[Start of Attachment]

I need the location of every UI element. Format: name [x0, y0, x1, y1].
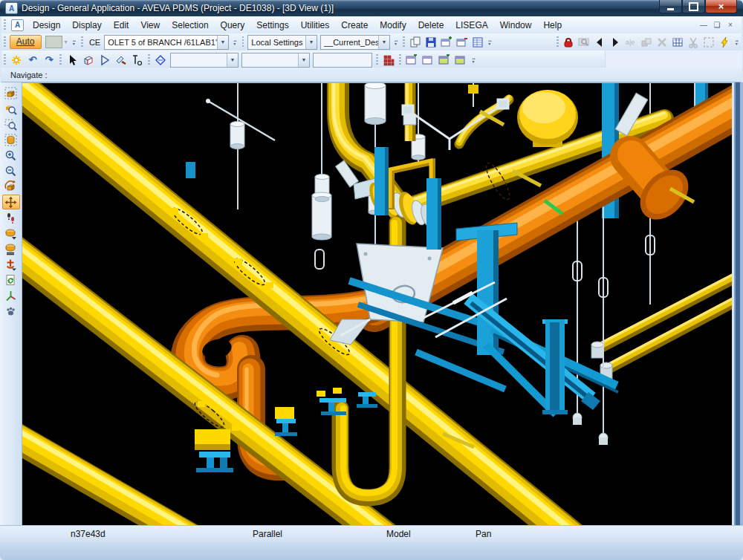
settings-scope-combobox[interactable]: Local Settings ▼ — [247, 35, 317, 50]
menu-help[interactable]: Help — [537, 19, 568, 32]
toolbar-grip[interactable] — [81, 36, 83, 48]
mdi-close-button[interactable]: × — [724, 19, 737, 30]
menu-window[interactable]: Window — [494, 19, 538, 32]
window-green-new-icon[interactable] — [436, 53, 452, 68]
zoom-to-selection-icon[interactable] — [2, 101, 20, 116]
mdi-minimize-button[interactable]: — — [697, 19, 710, 30]
solid-box-icon[interactable] — [80, 53, 97, 68]
toolbar-overflow[interactable]: ••▾ — [733, 39, 742, 45]
toolbar-grip[interactable] — [399, 54, 401, 65]
menu-edit[interactable]: Edit — [108, 19, 135, 32]
menu-delete[interactable]: Delete — [412, 19, 450, 32]
zoom-element-icon[interactable] — [2, 132, 20, 147]
save-icon[interactable] — [423, 35, 438, 50]
toolbar-grip[interactable] — [4, 54, 6, 65]
steel-channel-vertical[interactable] — [542, 319, 568, 414]
clipping-icon[interactable] — [113, 53, 129, 68]
menu-lisega[interactable]: LISEGA — [450, 19, 493, 32]
toolbar-grip[interactable] — [4, 19, 6, 30]
lock-icon[interactable] — [561, 35, 577, 50]
design-db-combobox[interactable]: __Current_Desig ▼ — [320, 35, 390, 50]
view-axes-icon[interactable] — [2, 288, 20, 303]
zoom-in-icon[interactable] — [2, 148, 20, 163]
view-scale-field[interactable] — [313, 53, 372, 68]
toolbar-grip[interactable] — [403, 36, 405, 48]
toolbar-grip[interactable] — [4, 36, 6, 48]
close-button[interactable]: × — [705, 0, 737, 13]
window-close-icon[interactable] — [420, 53, 436, 68]
members-list-icon[interactable] — [470, 35, 485, 50]
menu-design[interactable]: Design — [27, 19, 66, 32]
screen-query-icon[interactable] — [577, 35, 592, 50]
walk-mode-icon[interactable] — [2, 210, 20, 225]
pan-view-icon[interactable] — [2, 195, 20, 209]
toolbar-overflow[interactable]: ••▾ — [392, 39, 400, 45]
menu-view[interactable]: View — [134, 19, 166, 32]
zoom-rectangle-icon[interactable] — [2, 117, 20, 131]
measure-icon[interactable] — [129, 53, 146, 68]
view-elevation-icon[interactable] — [2, 241, 20, 256]
remove-view-icon[interactable] — [454, 35, 470, 50]
view-direction-combobox[interactable]: ▼ — [170, 53, 239, 68]
menu-create[interactable]: Create — [335, 19, 374, 32]
mdi-restore-button[interactable]: ❏ — [710, 19, 724, 30]
delete-cross-icon[interactable] — [655, 35, 670, 50]
menu-modify[interactable]: Modify — [374, 19, 412, 32]
chevron-down-icon[interactable]: ▼ — [378, 36, 389, 49]
view-settings-icon[interactable] — [2, 304, 20, 319]
menu-display[interactable]: Display — [66, 19, 107, 32]
minimize-button[interactable] — [659, 0, 682, 13]
menu-utilities[interactable]: Utilities — [295, 19, 336, 32]
menu-selection[interactable]: Selection — [166, 19, 214, 32]
flash-icon[interactable] — [717, 35, 733, 50]
rotate-view-icon[interactable] — [2, 179, 20, 194]
grid-view-icon[interactable] — [670, 35, 686, 50]
create-view-icon[interactable] — [438, 35, 454, 50]
orientate-diamond-icon[interactable] — [152, 53, 169, 68]
toolbar-overflow[interactable]: ••▾ — [71, 39, 79, 45]
toolbar-grip[interactable] — [148, 54, 150, 65]
3d-viewport[interactable] — [22, 82, 732, 525]
view-anchor-icon[interactable] — [2, 257, 20, 272]
rename-icon[interactable]: a|e — [623, 35, 639, 50]
cut-icon[interactable] — [686, 35, 701, 50]
toolbar-overflow[interactable]: ••▾ — [231, 39, 239, 45]
compare-icon[interactable] — [639, 35, 655, 50]
ce-element-combobox[interactable]: OLET 5 of BRANCH /61LAB1' ▼ — [104, 35, 229, 50]
zoom-out-icon[interactable] — [2, 163, 20, 178]
colour-swatch-dropdown[interactable] — [45, 36, 62, 48]
toolbar-grip[interactable] — [557, 36, 559, 48]
view-mode-combobox[interactable]: ▼ — [241, 53, 310, 68]
view-plan-icon[interactable] — [2, 226, 20, 241]
window-new-icon[interactable] — [403, 53, 420, 68]
chevron-down-icon[interactable]: ▼ — [217, 36, 228, 49]
window-green-close-icon[interactable] — [452, 53, 469, 68]
toolbar-grip[interactable] — [59, 54, 62, 65]
toolbar-grip[interactable] — [242, 36, 244, 48]
auto-button[interactable]: Auto — [10, 35, 42, 49]
copy-icon[interactable] — [407, 35, 423, 50]
borders-grid-icon[interactable] — [380, 53, 397, 68]
refresh-view-icon[interactable] — [2, 273, 20, 287]
toolbar-overflow[interactable]: ••▾ — [486, 39, 494, 45]
previous-icon[interactable] — [592, 35, 608, 50]
menu-query[interactable]: Query — [215, 19, 251, 32]
maximize-button[interactable] — [682, 0, 705, 13]
app-icon: A — [5, 2, 18, 14]
chevron-down-icon[interactable]: ▼ — [305, 36, 317, 49]
highlight-star-icon[interactable] — [8, 53, 25, 68]
steel-fragment[interactable] — [186, 162, 195, 178]
chevron-down-icon[interactable]: ▼ — [227, 53, 238, 67]
next-icon[interactable] — [608, 35, 623, 50]
menu-settings[interactable]: Settings — [250, 19, 294, 32]
undo-icon[interactable]: ↶ — [25, 53, 41, 68]
chevron-down-icon[interactable]: ▼ — [298, 53, 309, 67]
play-walkthrough-icon[interactable] — [97, 53, 113, 68]
minimize-icon — [667, 8, 674, 10]
walk-to-selection-icon[interactable] — [2, 85, 20, 100]
bounds-icon[interactable] — [701, 35, 717, 50]
toolbar-grip[interactable] — [376, 54, 378, 65]
toolbar-overflow[interactable]: ••▾ — [470, 57, 478, 63]
pointer-icon[interactable] — [64, 53, 80, 68]
redo-icon[interactable]: ↷ — [41, 53, 57, 68]
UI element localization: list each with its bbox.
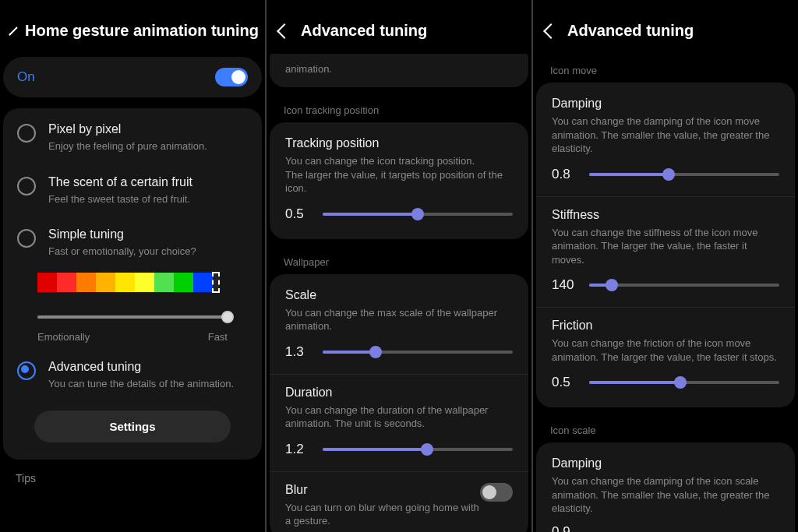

[End of Attachment]

_WORK INSTRUCTIONS_. Lines in the records above that carry the word "button" are to be located and copied.

_WRITTEN RESPONSE_.
mdi-close-button[interactable]: × — [724, 19, 737, 30]
mdi-minimize-button[interactable]: — — [697, 19, 710, 30]
close-button[interactable]: × — [705, 0, 737, 13]
mdi-restore-button[interactable]: ❏ — [710, 19, 724, 30]
minimize-button[interactable] — [659, 0, 682, 13]
auto-button[interactable]: Auto — [10, 35, 42, 49]
maximize-button[interactable] — [682, 0, 705, 13]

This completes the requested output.